◆ **What the task requires**
With the pictures excluded, output only the lines from the one containing "Segment left lung" through the last line of the entries, unchanged.

◆ **Exercise material**
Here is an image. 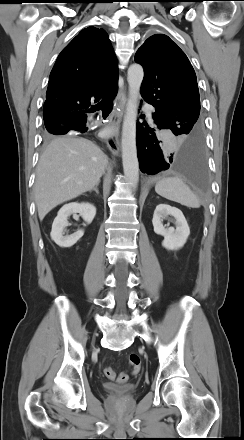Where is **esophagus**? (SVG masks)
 I'll list each match as a JSON object with an SVG mask.
<instances>
[{
    "label": "esophagus",
    "instance_id": "esophagus-1",
    "mask_svg": "<svg viewBox=\"0 0 244 440\" xmlns=\"http://www.w3.org/2000/svg\"><path fill=\"white\" fill-rule=\"evenodd\" d=\"M126 103H127V88L126 86H123L122 88L119 89L118 94L115 98L114 110L111 114V119H110V126L114 127L116 131L119 129L120 123L122 121ZM106 143L109 150L113 154L115 155L119 154L120 141L117 133L108 137Z\"/></svg>",
    "mask_w": 244,
    "mask_h": 440
}]
</instances>
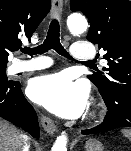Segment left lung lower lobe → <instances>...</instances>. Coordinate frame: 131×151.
<instances>
[{
  "label": "left lung lower lobe",
  "instance_id": "1",
  "mask_svg": "<svg viewBox=\"0 0 131 151\" xmlns=\"http://www.w3.org/2000/svg\"><path fill=\"white\" fill-rule=\"evenodd\" d=\"M104 102L108 109L104 121L92 129L82 131V134H96L119 127H131L130 100L121 99L118 102L113 103L111 100L104 99Z\"/></svg>",
  "mask_w": 131,
  "mask_h": 151
}]
</instances>
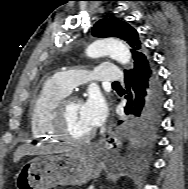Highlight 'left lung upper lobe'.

◆ **Result**
Segment left lung lower lobe → <instances>...</instances>. Coordinate frame: 131×151.
<instances>
[{
  "label": "left lung lower lobe",
  "instance_id": "1",
  "mask_svg": "<svg viewBox=\"0 0 131 151\" xmlns=\"http://www.w3.org/2000/svg\"><path fill=\"white\" fill-rule=\"evenodd\" d=\"M104 102L108 109L104 121L92 129L82 131V134H96L119 127H131L130 100L121 99L118 102L113 103L111 100L104 99Z\"/></svg>",
  "mask_w": 131,
  "mask_h": 151
}]
</instances>
Highlight 'left lung upper lobe'.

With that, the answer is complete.